*Exercise inputs*.
[Start of Attachment]
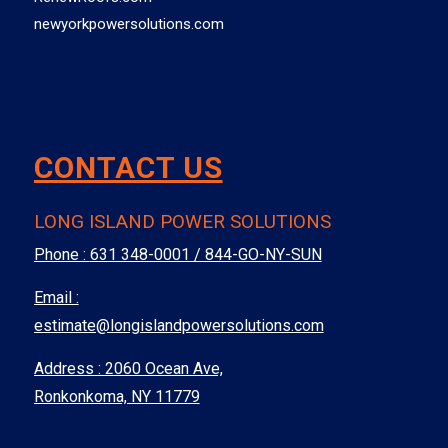
newyorkpowersolutions.com
CONTACT US
LONG ISLAND POWER SOLUTIONS
Phone :
631 348-0001 / 844-GO-NY-SUN
Email :
estimate@longislandpowersolutions.com
Address : 2060 Ocean Ave,
Ronkonkoma, NY 11779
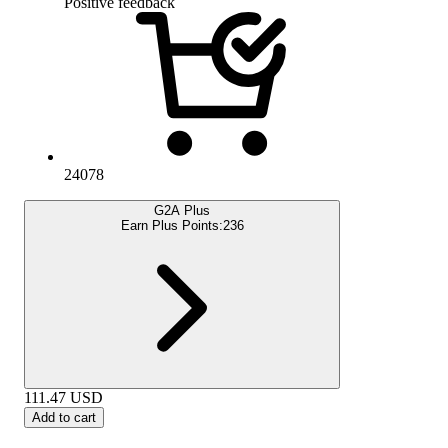
Positive feedback
24078
G2A Plus
Earn Plus Points:
236
111.47
USD
Add to cart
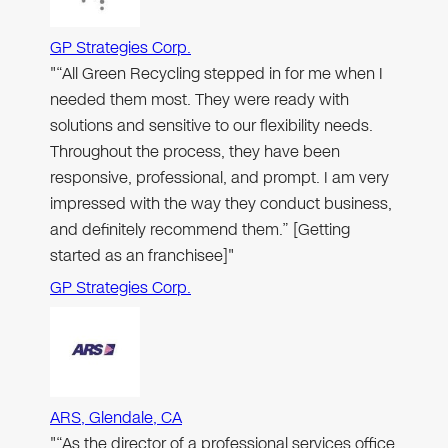
GP Strategies Corp.
"“All Green Recycling stepped in for me when I
needed them most. They were ready with
solutions and sensitive to our flexibility needs.
Throughout the process, they have been
responsive, professional, and prompt. I am very
impressed with the way they conduct business,
and definitely recommend them.” [Getting
started as an franchisee]"
GP Strategies Corp.
ARS, Glendale, CA
"“As the director of a professional services office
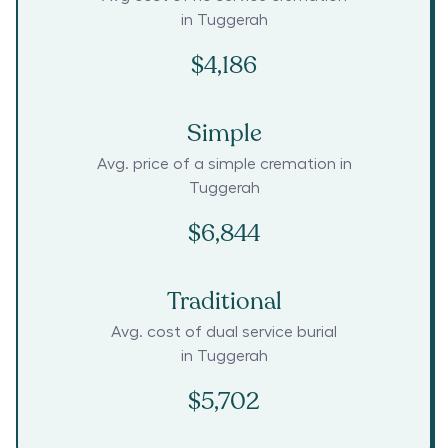
in
Tuggerah
$4,186
Simple
Avg. price of a simple cremation in
Tuggerah
$6,844
Traditional
Avg. cost of dual service burial
in
Tuggerah
$5,702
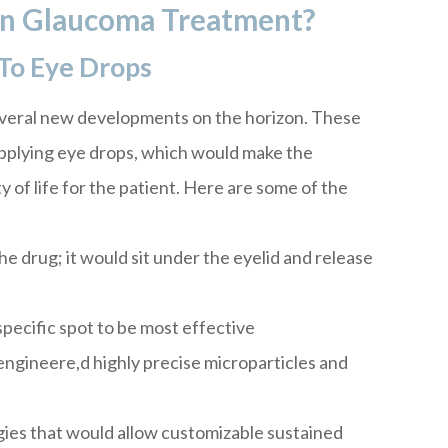
In Glaucoma Treatment?
To Eye Drops
eral new developments on the horizon. These
applying eye drops, which would make the
 of life for the patient. Here are some of the
the drug; it would sit under the eyelid and release
pecific spot to be most effective
ngineere,d highly precise microparticles and
gies that would allow customizable sustained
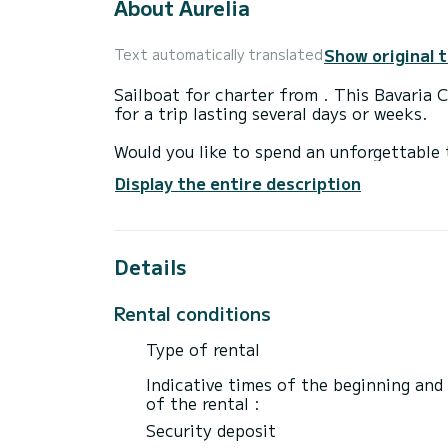
About Aurelia
Show original 
Text automatically translated
Sailboat for charter from . This Bavaria 
for a trip lasting several days or weeks.
Would you like to spend an unforgettable 
on board with up to 7 people and enjoy t
Display the entire description
For your comfort, C42 - SC3 has 2 toilet
It is equipped with the following equipme
Details
speakers, USB socket, deck shower.
Do you have any questions about the boat 
Rental conditions
Type of rental
Indicative times of the beginning and
of the rental :
Security deposit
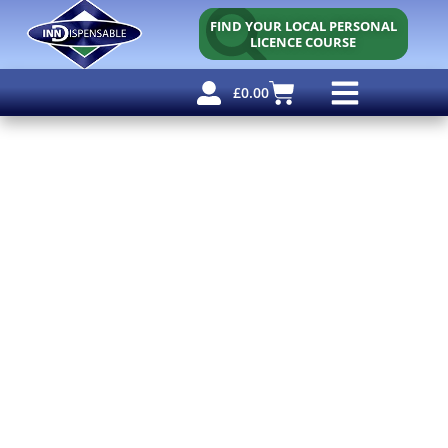
FIND YOUR LOCAL PERSONAL
LICENCE COURSE
£
0.00
Personal Licence
Other Courses
Other Services
Free Resources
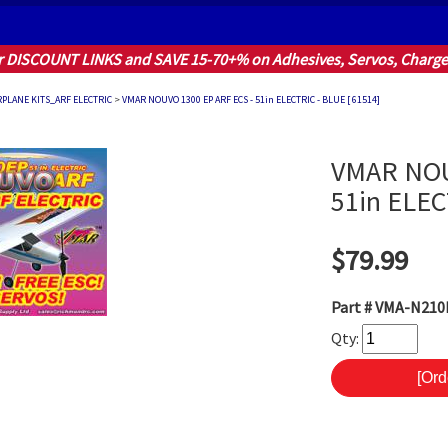
r DISCOUNT LINKS and SAVE 15-70+% on Adhesives, Servos, Charger
RPLANE KITS_ARF ELECTRIC
>
VMAR NOUVO 1300 EP ARF ECS - 51in ELECTRIC - BLUE [ 61514]
VMAR NOU
51in ELEC
$79.99
Part #
VMA-N210B
Qty:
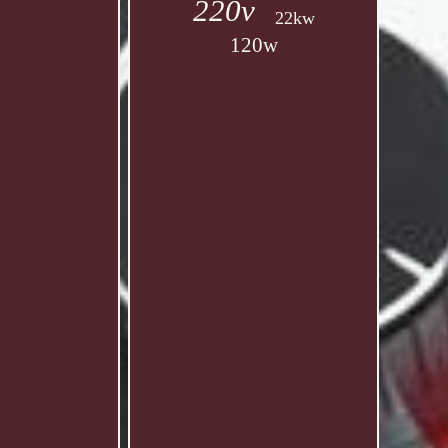
220v
22kw
120w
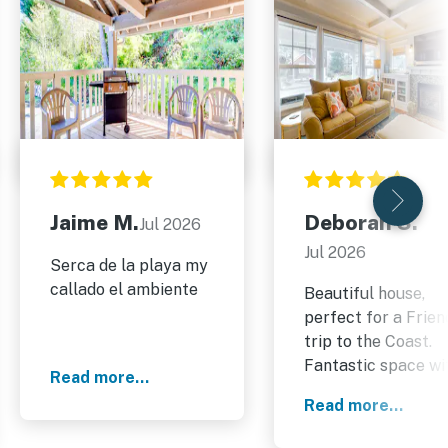
Jaime M.
Deborah S.
Jul 2026
Jul 2026
Serca de la playa my
callado el ambiente
Beautiful house,
perfect for a Frien
trip to the Coast.
Fantastic space wi
Read more...
a huge table for
Read more...
everyone. We didn’t
use the bbq, or mu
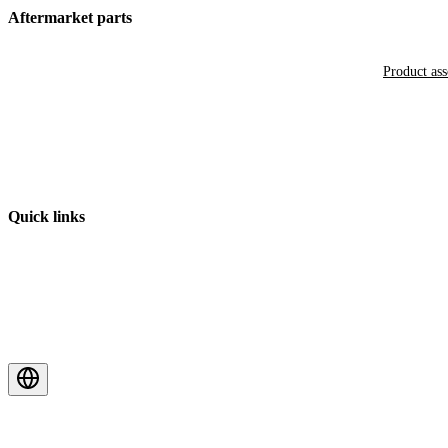
Aftermarket parts
Product as
Quick links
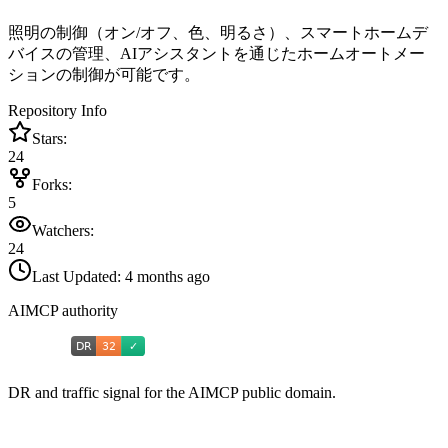
照明の制御（オン/オフ、色、明るさ）、スマートホームデ
バイスの管理、AIアシスタントを通じたホームオートメー
ションの制御が可能です。
Repository Info
Stars:
24
Forks:
5
Watchers:
24
Last Updated:
4 months ago
AIMCP authority
DR and traffic signal for the AIMCP public domain.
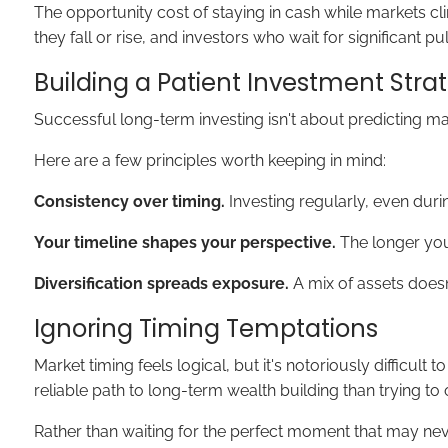
The opportunity cost of staying in cash while markets c
they fall or rise, and investors who wait for significant 
Building a Patient Investment Stra
Successful long-term investing isn't about predicting ma
Here are a few principles worth keeping in mind:
Consistency over timing.
Investing regularly, even duri
Your timeline shapes your perspective.
The longer your
Diversification spreads exposure.
A mix of assets doesn
Ignoring Timing Temptations
Market timing feels logical, but it's notoriously diffic
reliable path to long-term wealth building than trying to
Rather than waiting for the perfect moment that may neve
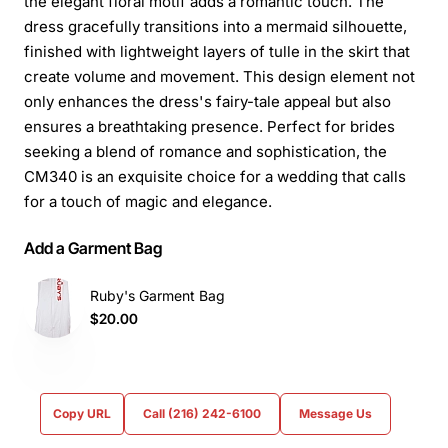
the elegant floral motif adds a romantic touch. The
dress gracefully transitions into a mermaid silhouette,
finished with lightweight layers of tulle in the skirt that
create volume and movement. This design element not
only enhances the dress's fairy-tale appeal but also
ensures a breathtaking presence. Perfect for brides
seeking a blend of romance and sophistication, the
CM340 is an exquisite choice for a wedding that calls
for a touch of magic and elegance.
Add a Garment Bag
Ruby's Garment Bag
$20.00
Copy URL
Call (216) 242-6100
Message Us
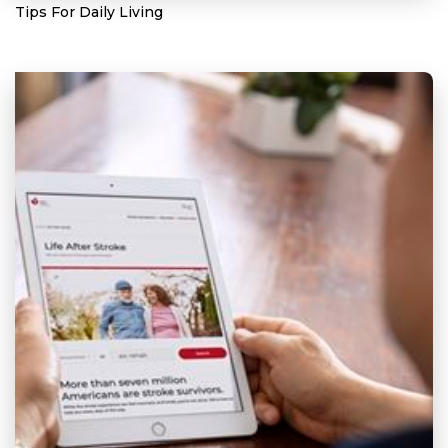
Tips For Daily Living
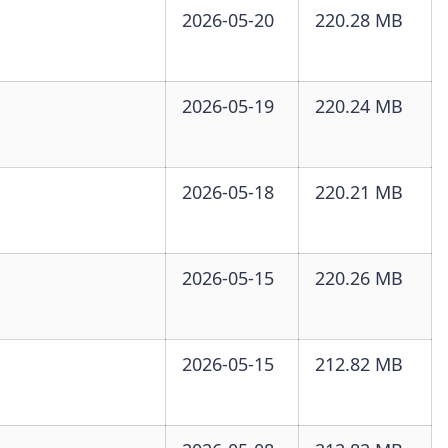
2026-05-20
220.28 MB
2026-05-19
220.24 MB
2026-05-18
220.21 MB
2026-05-15
220.26 MB
2026-05-15
212.82 MB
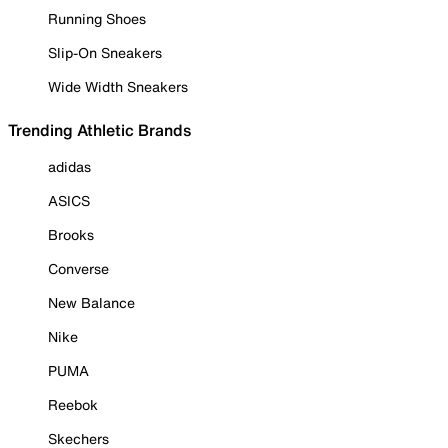
Running Shoes
Slip-On Sneakers
Wide Width Sneakers
Trending Athletic Brands
adidas
ASICS
Brooks
Converse
New Balance
Nike
PUMA
Reebok
Skechers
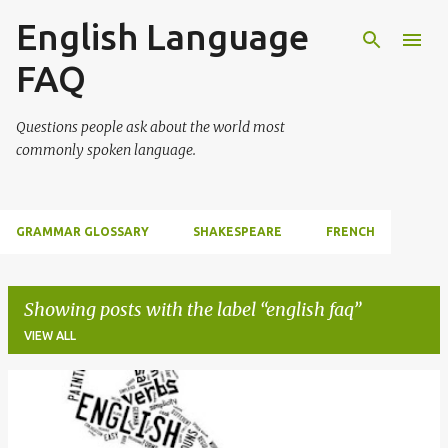
English Language
Skip to main content
FAQ
Questions people ask about the world most
commonly spoken language.
GRAMMAR GLOSSARY
SHAKESPEARE
FRENCH
Showing posts with the label
english faq
VIEW ALL
P
o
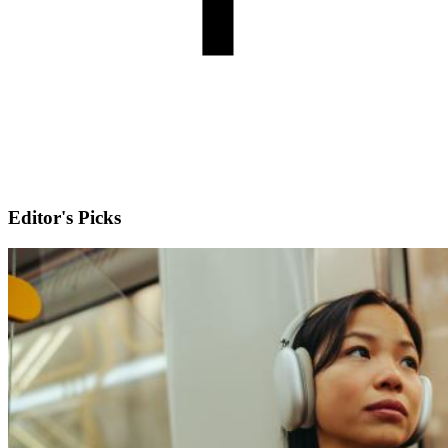
Editor's Picks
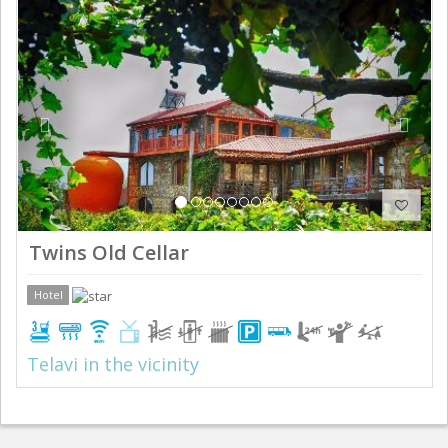
Previous
Next
Twins Old Cellar
Hotel
Telavi in the vicinity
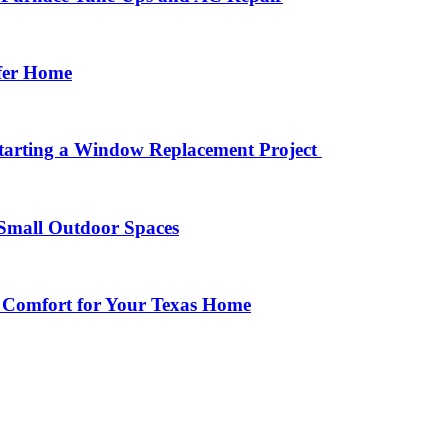
afer Home
arting a Window Replacement Project
Small Outdoor Spaces
 Comfort for Your Texas Home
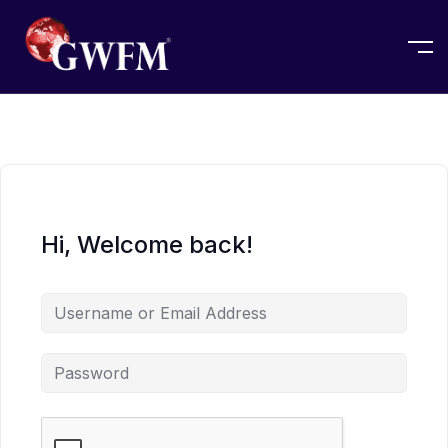
Hi, Welcome back!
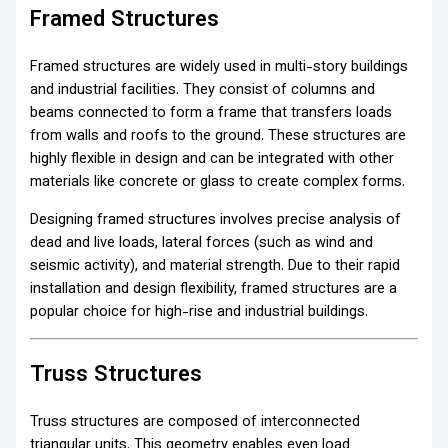
Framed Structures
Framed structures are widely used in multi-story buildings
and industrial facilities. They consist of columns and
beams connected to form a frame that transfers loads
from walls and roofs to the ground. These structures are
highly flexible in design and can be integrated with other
materials like concrete or glass to create complex forms.
Designing framed structures involves precise analysis of
dead and live loads, lateral forces (such as wind and
seismic activity), and material strength. Due to their rapid
installation and design flexibility, framed structures are a
popular choice for high-rise and industrial buildings.
Truss Structures
Truss structures are composed of interconnected
triangular units. This geometry enables even load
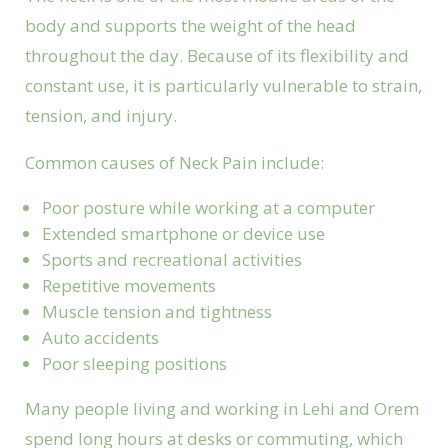
body and supports the weight of the head
throughout the day. Because of its flexibility and
constant use, it is particularly vulnerable to strain,
tension, and injury.
Common causes of Neck Pain include:
Poor posture while working at a computer
Extended smartphone or device use
Sports and recreational activities
Repetitive movements
Muscle tension and tightness
Auto accidents
Poor sleeping positions
Many people living and working in Lehi and Orem
spend long hours at desks or commuting, which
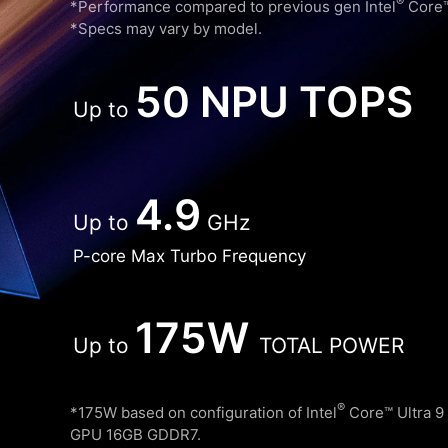
®
*Performance compared to previous gen Intel
Core™ 
*Specs may vary by model.
50 NPU TOPS
Up to
4.9
Up to
GHz
P-core Max Turbo Frequency
175W
Up to
TOTAL POWER
®
*175W based on configuration of Intel
Core™ Ultra 9
GPU 16GB GDDR7.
[End of Attachment]
*About this task*. Reproduce the lines above beginning at the line that contains "Positive feedback" and ending at the line that contains "started as an". No pictures.

*Your solution*.
Positive feedback
24078
G2A Plus
Earn Plus Points:
236
111.47
USD
Add to cart
GP Strategies Corp.
"“All Green Recycling stepped in for me when I
needed them most. They were ready with
solutions and sensitive to our flexibility needs.
Throughout the process, they have been
responsive, professional, and prompt. I am very
impressed with the way they conduct business,
and definitely recommend them.” [Getting
started as an franchisee]"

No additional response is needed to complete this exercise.